Rich Pedley 3:28 pm on December 23, 2010 Permalink
sorry that should have been page 2 shows 9-9etc
Otto 3:30 pm on December 23, 2010 Permalink
I don’t know what you’re seeing, but for “eshop” it shows me 1-8 out of 10, with 2 pages. Works properly.
Otto 3:33 pm on December 23, 2010 Permalink
Ahh, okay, actually you’re seeing different results because you are not an admin who can see the hidden plugins. Basically those are plugins that have been entered and approved but which no code has been uploaded for them yet. So they are getting removed from your display, but not from the total count.
I’ll look closer at fixing that. But the normal display is 8 per page. If you see less, then the search is finding “unfinished” plugins then hiding them.
Rich Pedley 10:59 am on December 24, 2010 Permalink
Yeah that would explain it – but won’t help others
Majority of people searching are not admins.

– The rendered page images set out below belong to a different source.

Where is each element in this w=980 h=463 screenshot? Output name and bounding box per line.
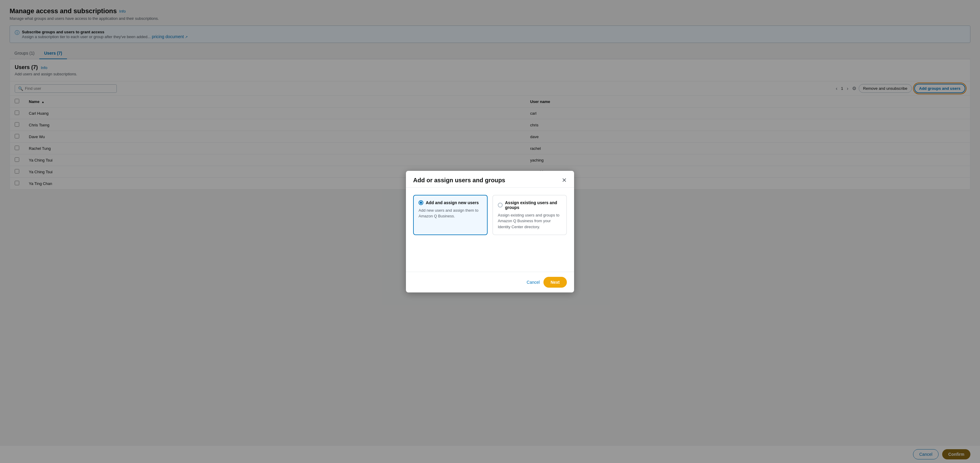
option-add-new-label: Add and assign new users — [426, 200, 479, 205]
radio-assign-existing[interactable] — [498, 203, 503, 207]
option-assign-existing-label: Assign existing users and groups — [505, 200, 562, 210]
option-assign-existing-card[interactable]: Assign existing users and groups Assign … — [492, 195, 567, 235]
modal-close-button[interactable]: ✕ — [562, 177, 567, 183]
modal-overlay[interactable]: Add or assign users and groups ✕ Add and… — [0, 0, 980, 463]
modal-body: Add and assign new users Add new users a… — [406, 188, 574, 272]
option-add-new-desc: Add new users and assign them to Amazon … — [418, 207, 482, 219]
modal-header: Add or assign users and groups ✕ — [406, 171, 574, 188]
modal-options: Add and assign new users Add new users a… — [413, 195, 567, 235]
option-add-new-card[interactable]: Add and assign new users Add new users a… — [413, 195, 488, 235]
modal-next-button[interactable]: Next — [543, 277, 567, 288]
modal-cancel-button[interactable]: Cancel — [527, 280, 540, 285]
modal: Add or assign users and groups ✕ Add and… — [406, 171, 574, 293]
modal-footer: Cancel Next — [406, 272, 574, 293]
radio-add-new[interactable] — [418, 200, 423, 205]
option-assign-existing-desc: Assign existing users and groups to Amaz… — [498, 212, 562, 230]
modal-title: Add or assign users and groups — [413, 177, 505, 184]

and even so, 8 per page seems weird, can’t you bump it to 10? or is there some reason that octal rather than decimal is being used? Or even better a drop down selection to show 10/25/50 per page.
Rich Pedley 12:59 pm on January 3, 2011 Permalink
a search for directorypress is returning this in the results:
http://wordpress.org/extend/plugins/directorypress/
but that plugin no longer exists, so I’m guessing it got removed. But it’s still being found when searching.
Otto 7:51 pm on January 3, 2011 Permalink
Fixed. Numbers for searches are still going to be a bit off though. Working on it.